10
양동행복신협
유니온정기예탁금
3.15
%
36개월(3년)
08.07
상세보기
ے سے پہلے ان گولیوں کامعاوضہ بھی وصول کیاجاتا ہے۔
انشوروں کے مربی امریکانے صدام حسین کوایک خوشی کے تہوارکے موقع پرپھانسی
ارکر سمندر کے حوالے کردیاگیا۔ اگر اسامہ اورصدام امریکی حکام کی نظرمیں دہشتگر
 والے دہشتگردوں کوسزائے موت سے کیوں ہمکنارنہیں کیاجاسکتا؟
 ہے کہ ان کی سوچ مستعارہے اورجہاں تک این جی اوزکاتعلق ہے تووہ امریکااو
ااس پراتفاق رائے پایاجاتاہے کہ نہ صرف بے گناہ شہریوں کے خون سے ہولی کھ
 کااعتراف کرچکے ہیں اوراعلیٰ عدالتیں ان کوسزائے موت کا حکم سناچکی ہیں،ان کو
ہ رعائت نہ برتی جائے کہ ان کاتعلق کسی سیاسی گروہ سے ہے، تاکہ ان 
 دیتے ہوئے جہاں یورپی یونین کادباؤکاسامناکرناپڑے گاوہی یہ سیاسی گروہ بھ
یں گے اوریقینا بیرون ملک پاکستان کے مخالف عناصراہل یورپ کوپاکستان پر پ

+ + + + + + +

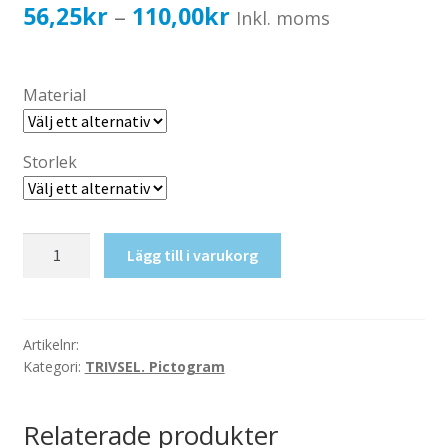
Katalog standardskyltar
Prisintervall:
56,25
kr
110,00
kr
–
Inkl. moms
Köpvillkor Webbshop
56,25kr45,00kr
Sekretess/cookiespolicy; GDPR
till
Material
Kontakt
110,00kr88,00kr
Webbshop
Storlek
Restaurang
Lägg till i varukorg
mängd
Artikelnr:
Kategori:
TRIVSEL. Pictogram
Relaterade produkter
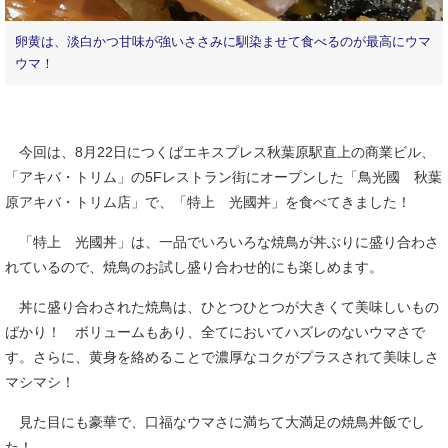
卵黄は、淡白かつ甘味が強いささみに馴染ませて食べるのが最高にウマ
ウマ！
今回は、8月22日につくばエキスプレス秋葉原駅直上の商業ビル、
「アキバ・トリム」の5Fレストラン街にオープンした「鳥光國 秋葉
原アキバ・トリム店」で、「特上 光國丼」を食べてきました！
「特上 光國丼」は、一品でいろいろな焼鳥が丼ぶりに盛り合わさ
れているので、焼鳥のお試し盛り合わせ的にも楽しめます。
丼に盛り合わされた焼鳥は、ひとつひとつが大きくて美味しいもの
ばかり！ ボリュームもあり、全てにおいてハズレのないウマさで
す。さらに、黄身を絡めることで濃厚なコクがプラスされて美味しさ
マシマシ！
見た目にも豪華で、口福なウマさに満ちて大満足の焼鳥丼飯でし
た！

+ + + + + + +

• [Task statement]: Where the listing above has a line with "ے سے پہلے ان", start there, and output every line exactly through the line with "کااعتراف کرچکے ہیں", which is also included.

• [Answer to this problem]:
ے سے پہلے ان گولیوں کامعاوضہ بھی وصول کیاجاتا ہے۔
انشوروں کے مربی امریکانے صدام حسین کوایک خوشی کے تہوارکے موقع پرپھانسی
ارکر سمندر کے حوالے کردیاگیا۔ اگر اسامہ اورصدام امریکی حکام کی نظرمیں دہشتگر
 والے دہشتگردوں کوسزائے موت سے کیوں ہمکنارنہیں کیاجاسکتا؟
 ہے کہ ان کی سوچ مستعارہے اورجہاں تک این جی اوزکاتعلق ہے تووہ امریکااو
ااس پراتفاق رائے پایاجاتاہے کہ نہ صرف بے گناہ شہریوں کے خون سے ہولی کھ
 کااعتراف کرچکے ہیں اوراعلیٰ عدالتیں ان کوسزائے موت کا حکم سناچکی ہیں،ان کو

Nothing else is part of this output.